(Saved data entries)
################
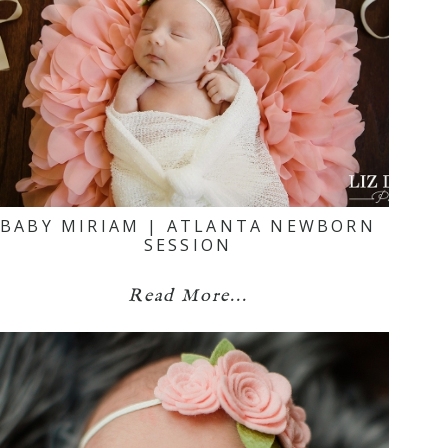
BABY MIRIAM | ATLANTA NEWBORN
SESSION
Read More...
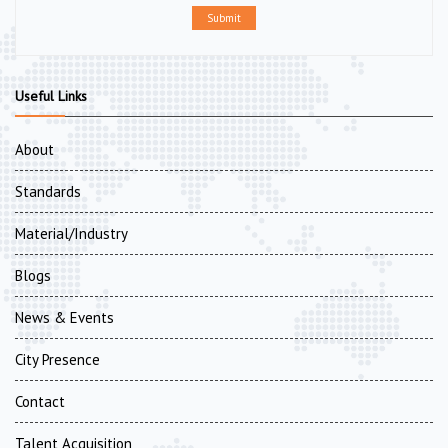
Submit
Useful Links
About
Standards
Material/Industry
Blogs
News & Events
City Presence
Contact
Talent Acquisition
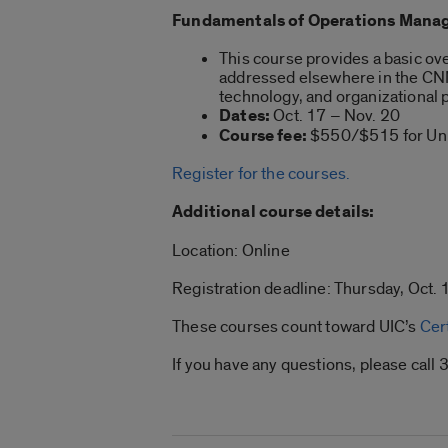
Fundamentals of Operations Manag
This course provides a basic ove
addressed elsewhere in the CNM 
technology, and organizationa
Dates:
Oct. 17 – Nov. 20
Course fee:
$550/$515 for Univ
Register for the courses.
Additional course details:
Location: Online
Registration deadline: Thursday, Oct. 1
These courses count toward UIC’s
Cer
If you have any questions, please ca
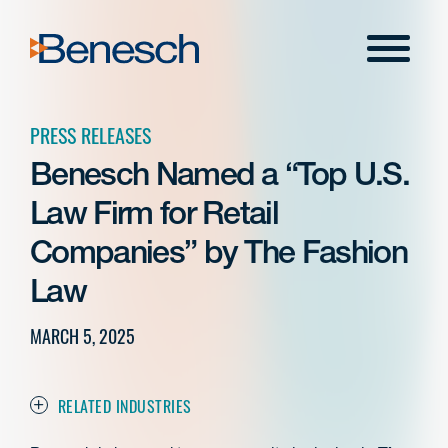
Skip
to
Menu
content
PRESS RELEASES
Benesch Named a “Top U.S.
Law Firm for Retail
Companies” by The Fashion
Law
MARCH 5, 2025
RELATED INDUSTRIES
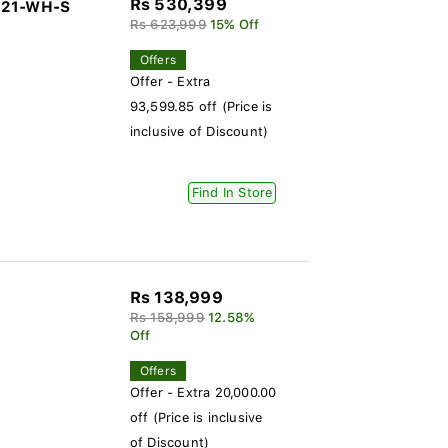
Rs 530,399
-321-WH-S
Rs 623,999
15% Off
Offers
Offer - Extra
93,599.85 off (Price is
inclusive of Discount)
Find In Store
Rs 138,999
Rs 158,999
12.58%
Off
Offers
Offer - Extra 20,000.00
off (Price is inclusive
of Discount)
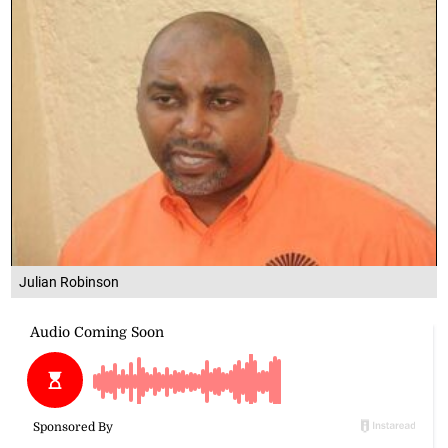
Julian Robinson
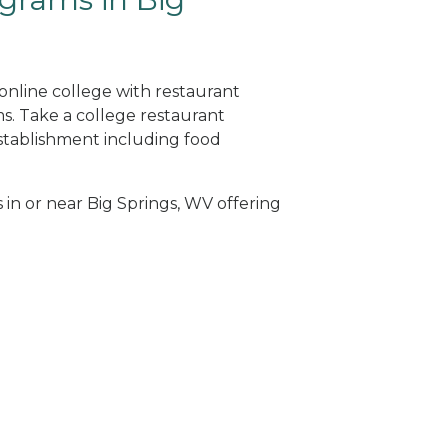
 online college with restaurant
. Take a college restaurant
tablishment including food
 in or near Big Springs, WV offering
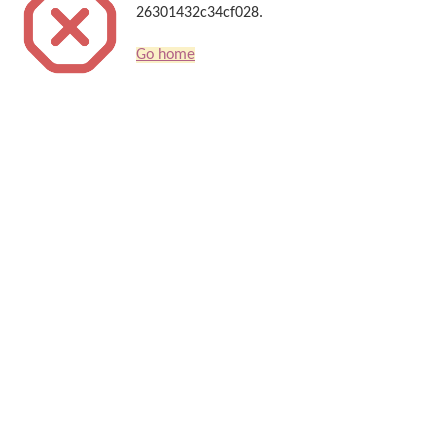
26301432c34cf028.
Go home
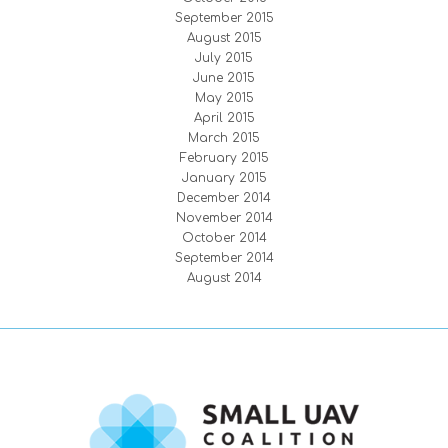
September 2015
August 2015
July 2015
June 2015
May 2015
April 2015
March 2015
February 2015
January 2015
December 2014
November 2014
October 2014
September 2014
August 2014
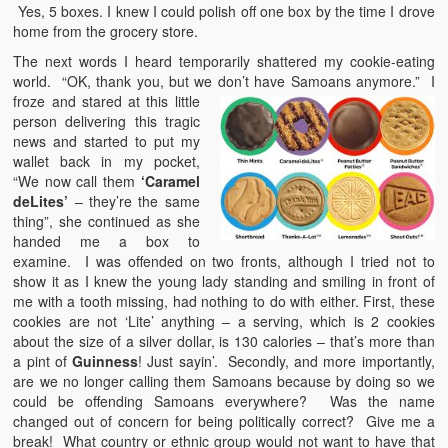
Yes, 5 boxes. I knew I could polish off one box by the time I drove
home from the grocery store.
The next words I heard temporarily shattered my cookie-eating
world. “OK, thank you, but we don’t have Samoans anymore.” I
froze
and stared at this little
person delivering this tragic
news and started to put my
wallet back in my pocket,
“We now call them
‘Caramel
deLites’
– they’re the same
thing”, she continued as she
handed me a box to
examine. I was offended on two fronts, although I tried not to
show it as I knew the young lady standing and smiling in front of
me with a tooth missing, had nothing to do with either. First, these
cookies are not ‘Lite’ anything – a serving, which is 2 cookies
about the size of a silver dollar, is 130 calories – that’s more than
a pint of
Guinness
! Just sayin’. Secondly, and more importantly,
are we no longer calling them Samoans because by doing so we
could be offending Samoans everywhere? Was the name
changed out of concern for being politically correct? Give me a
break! What country or ethnic group would not want to have that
################
▸ WHAT IS BEING ASKED
Your task is to restate, word for word, only those lines above that fall between the line holding "news and started to put my" and the line holding "could be offending", inclusive.

▸ THE ANSWER
news and started to put my
wallet back in my pocket,
“We now call them
‘Caramel
deLites’
– they’re the same
thing”, she continued as she
handed me a box to
examine. I was offended on two fronts, although I tried not to
show it as I knew the young lady standing and smiling in front of
me with a tooth missing, had nothing to do with either. First, these
cookies are not ‘Lite’ anything – a serving, which is 2 cookies
about the size of a silver dollar, is 130 calories – that’s more than
a pint of
Guinness
! Just sayin’. Secondly, and more importantly,
are we no longer calling them Samoans because by doing so we
could be offending Samoans everywhere? Was the name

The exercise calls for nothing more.